● **PROBLEM REQUIREMENTS**
Each line of the listing that includes the string "werden" is to be identified and copied.

::: DATA UNDER STUDY :::

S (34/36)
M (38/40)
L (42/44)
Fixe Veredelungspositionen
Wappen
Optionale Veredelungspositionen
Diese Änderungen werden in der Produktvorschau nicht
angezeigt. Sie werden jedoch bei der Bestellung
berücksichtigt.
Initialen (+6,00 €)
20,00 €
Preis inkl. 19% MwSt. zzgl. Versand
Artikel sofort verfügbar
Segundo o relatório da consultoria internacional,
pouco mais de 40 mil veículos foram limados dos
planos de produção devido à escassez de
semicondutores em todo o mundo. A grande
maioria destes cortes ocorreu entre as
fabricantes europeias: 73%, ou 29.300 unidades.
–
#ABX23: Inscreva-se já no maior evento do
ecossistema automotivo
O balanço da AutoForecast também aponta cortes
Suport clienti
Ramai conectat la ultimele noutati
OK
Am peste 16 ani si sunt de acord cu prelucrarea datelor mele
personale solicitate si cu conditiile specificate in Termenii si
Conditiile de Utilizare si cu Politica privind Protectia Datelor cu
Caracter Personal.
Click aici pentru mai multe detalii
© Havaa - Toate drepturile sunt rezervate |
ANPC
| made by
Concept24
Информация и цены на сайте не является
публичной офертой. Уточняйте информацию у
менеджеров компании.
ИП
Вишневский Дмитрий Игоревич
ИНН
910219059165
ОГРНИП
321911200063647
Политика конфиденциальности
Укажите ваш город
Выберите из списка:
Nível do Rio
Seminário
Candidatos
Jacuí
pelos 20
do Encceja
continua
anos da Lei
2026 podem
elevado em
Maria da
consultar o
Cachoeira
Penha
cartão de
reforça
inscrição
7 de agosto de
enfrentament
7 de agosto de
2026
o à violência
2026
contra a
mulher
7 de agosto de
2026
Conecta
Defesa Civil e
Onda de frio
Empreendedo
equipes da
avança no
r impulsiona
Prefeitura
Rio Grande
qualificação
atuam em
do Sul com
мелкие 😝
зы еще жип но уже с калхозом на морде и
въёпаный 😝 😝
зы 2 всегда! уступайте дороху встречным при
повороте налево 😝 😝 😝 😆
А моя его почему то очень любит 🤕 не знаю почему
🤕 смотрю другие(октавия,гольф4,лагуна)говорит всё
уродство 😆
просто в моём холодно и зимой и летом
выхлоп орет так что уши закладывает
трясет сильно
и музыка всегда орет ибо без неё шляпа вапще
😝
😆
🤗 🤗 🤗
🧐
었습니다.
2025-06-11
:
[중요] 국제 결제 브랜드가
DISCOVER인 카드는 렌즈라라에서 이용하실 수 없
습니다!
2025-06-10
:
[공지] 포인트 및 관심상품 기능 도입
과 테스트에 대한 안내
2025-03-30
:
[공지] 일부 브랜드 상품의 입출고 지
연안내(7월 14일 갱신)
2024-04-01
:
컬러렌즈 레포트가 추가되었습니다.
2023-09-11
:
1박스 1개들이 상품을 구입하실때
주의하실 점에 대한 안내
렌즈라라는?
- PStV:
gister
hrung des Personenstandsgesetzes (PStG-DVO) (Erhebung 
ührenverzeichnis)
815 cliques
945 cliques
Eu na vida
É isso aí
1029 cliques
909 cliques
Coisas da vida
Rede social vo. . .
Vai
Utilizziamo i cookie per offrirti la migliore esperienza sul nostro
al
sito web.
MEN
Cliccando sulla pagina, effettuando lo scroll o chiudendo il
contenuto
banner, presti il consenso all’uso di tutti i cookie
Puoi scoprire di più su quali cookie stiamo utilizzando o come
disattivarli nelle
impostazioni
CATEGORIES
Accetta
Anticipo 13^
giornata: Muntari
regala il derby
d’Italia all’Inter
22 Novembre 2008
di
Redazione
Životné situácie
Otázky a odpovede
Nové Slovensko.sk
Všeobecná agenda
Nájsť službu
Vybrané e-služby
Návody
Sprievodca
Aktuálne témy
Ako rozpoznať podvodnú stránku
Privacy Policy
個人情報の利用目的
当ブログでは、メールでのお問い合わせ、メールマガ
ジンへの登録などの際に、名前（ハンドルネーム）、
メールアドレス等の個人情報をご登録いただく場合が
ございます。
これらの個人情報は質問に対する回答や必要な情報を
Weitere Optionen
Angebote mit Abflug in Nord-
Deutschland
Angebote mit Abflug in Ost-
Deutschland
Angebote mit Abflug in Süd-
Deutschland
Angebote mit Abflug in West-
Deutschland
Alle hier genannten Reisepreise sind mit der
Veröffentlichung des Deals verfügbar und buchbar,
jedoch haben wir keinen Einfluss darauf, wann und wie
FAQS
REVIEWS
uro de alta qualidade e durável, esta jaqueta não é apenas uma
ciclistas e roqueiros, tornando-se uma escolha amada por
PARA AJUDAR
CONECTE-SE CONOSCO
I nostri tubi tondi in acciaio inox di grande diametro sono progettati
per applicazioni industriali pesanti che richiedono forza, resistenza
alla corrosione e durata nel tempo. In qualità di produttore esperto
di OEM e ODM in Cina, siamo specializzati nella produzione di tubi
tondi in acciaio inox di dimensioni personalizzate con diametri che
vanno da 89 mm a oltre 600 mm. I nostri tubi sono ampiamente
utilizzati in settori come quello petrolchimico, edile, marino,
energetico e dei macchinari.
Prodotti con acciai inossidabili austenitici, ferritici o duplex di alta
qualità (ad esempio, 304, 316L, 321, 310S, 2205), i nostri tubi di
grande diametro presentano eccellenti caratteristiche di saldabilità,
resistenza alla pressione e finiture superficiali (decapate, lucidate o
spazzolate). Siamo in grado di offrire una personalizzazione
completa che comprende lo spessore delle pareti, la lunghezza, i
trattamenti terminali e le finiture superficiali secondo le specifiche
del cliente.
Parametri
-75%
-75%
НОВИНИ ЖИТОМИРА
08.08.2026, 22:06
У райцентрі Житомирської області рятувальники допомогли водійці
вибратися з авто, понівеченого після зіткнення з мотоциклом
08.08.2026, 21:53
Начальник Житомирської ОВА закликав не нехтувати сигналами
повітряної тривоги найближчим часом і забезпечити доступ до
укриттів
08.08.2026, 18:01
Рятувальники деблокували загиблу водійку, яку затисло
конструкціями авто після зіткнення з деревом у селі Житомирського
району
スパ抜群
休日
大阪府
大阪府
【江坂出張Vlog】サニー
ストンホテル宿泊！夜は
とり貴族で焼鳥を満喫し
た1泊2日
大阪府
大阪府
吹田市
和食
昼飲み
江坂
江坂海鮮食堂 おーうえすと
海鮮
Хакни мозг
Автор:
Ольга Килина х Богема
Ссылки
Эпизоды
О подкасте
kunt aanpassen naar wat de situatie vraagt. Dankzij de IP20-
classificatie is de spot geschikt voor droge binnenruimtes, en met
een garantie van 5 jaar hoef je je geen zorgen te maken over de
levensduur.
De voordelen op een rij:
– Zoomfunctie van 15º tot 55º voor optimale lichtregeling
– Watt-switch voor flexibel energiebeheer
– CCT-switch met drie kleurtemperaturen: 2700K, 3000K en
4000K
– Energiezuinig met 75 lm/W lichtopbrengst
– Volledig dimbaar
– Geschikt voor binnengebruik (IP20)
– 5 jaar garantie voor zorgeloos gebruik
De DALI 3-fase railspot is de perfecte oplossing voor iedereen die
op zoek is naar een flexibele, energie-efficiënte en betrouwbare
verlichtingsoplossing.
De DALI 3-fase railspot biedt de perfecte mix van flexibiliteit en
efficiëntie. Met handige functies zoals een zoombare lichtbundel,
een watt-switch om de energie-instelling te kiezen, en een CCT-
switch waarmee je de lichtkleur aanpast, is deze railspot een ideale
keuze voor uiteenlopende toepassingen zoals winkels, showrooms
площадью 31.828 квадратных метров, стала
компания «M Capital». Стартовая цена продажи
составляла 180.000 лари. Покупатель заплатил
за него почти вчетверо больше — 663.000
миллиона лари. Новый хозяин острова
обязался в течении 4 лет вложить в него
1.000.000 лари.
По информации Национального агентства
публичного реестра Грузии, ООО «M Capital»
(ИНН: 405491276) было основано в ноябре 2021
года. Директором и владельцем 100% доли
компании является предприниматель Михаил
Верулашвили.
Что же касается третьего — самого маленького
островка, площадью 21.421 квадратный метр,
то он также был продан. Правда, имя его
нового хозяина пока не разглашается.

:::

● **COMPLETED TASK**
Diese Änderungen werden in der Produktvorschau nicht
angezeigt. Sie werden jedoch bei der Bestellung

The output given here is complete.